Die ersten Jahre nach der Ausbildung verbrachte er im Streifendienst des Polizeireviers Schwäbisch Gmünd, bevor er zur Kriminalpolizei wechselte. Mehrere Jahre, in denen Manfred Burger nach einem Studium in den gehobenen Polizeivollzugsdienst aufgestiegen ist, ermittelte er bei der Aalener Kriminalpolizei. 1997 wurde er nach einem weiteren Studium für den höheren Polizeivollzugsdienst zum Kriminalrat ernannt und für ein Jahr ins Lagezentrum des Innenministeriums abgeordnet. Danach leitete er zunächst den gesamten Bereich der Ermittlungen der Kriminalpolizei bei der damaligen Polizeidirektion Ulm und nach einer Polizeireform im Jahr 2000 die Kriminalinspektion 2, die sich mit organisierter Kriminalität, Eigentums- Waffen und Rauschgiftkriminalität befasste. Im Februar 2001 übernahm er die Leitung des Polizeireviers Ellwangen. Ab 2011 leitete er beim Landeskriminalamt in Stuttgart mehrere Jahre die Inspektion 770-KURS. Im April 2017 übernahm er beim Polizeipräsidium Stuttgart die Leitung des 5. Polizeireviers in der Ostendstraße und trat schließlich 2018 seinen Dienst als Leiter der damaligen Verkehrspolizeidirektion des Polizeipräsidiums Ulm in Heidenheim an.

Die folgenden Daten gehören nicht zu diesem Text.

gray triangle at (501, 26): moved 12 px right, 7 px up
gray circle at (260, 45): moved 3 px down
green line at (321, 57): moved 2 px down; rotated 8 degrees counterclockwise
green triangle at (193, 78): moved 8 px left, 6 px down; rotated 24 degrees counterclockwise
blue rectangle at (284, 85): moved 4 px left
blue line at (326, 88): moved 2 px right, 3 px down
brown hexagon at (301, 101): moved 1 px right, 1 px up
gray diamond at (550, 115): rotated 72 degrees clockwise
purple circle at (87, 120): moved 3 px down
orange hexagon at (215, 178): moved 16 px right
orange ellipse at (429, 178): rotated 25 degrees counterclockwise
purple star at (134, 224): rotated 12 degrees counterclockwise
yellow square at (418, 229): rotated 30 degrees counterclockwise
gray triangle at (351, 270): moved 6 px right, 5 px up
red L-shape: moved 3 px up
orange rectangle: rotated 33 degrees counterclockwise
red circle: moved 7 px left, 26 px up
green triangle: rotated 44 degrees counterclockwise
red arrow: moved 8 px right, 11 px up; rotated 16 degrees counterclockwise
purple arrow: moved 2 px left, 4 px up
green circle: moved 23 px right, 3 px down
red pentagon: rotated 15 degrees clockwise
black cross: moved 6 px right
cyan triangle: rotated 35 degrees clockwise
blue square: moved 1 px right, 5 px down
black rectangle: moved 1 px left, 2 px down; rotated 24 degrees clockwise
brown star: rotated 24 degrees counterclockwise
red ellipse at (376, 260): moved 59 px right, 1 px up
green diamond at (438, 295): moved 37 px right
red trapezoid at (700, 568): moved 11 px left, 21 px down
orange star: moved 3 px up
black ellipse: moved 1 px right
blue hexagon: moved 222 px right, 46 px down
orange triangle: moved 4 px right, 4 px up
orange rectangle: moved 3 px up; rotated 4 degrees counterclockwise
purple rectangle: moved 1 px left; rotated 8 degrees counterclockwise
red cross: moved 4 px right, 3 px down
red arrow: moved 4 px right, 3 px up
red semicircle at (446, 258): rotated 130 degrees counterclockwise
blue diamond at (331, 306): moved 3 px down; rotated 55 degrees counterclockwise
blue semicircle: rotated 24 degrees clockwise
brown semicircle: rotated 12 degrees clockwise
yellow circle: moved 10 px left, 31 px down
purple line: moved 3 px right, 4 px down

Der Polizeipräsident dankte Burger für seine sehr erfolgreiche Arbeit. Er sei ein Chef gewesen, der mit viel Engagement seine Dienststelle geleitet habe. Ihm sei es dabei gelungen, sowohl die dienstlichen Belange als auch die Belange der Kolleginnen und Kollegen gleichermaßen in vorbildlicher Weise zu berücksichtigen. In der Bilanz habe die Dienststelle stets hervorragende Arbeit geleistet und motivierte und professionelle Mitarbeiterinnen und Mitarbeiter hervorgebracht. Für die Zukunft wünschte Weber dem neuen Pensionär alles Gute, viel Gesundheit und Freude bei allem was er vorhat.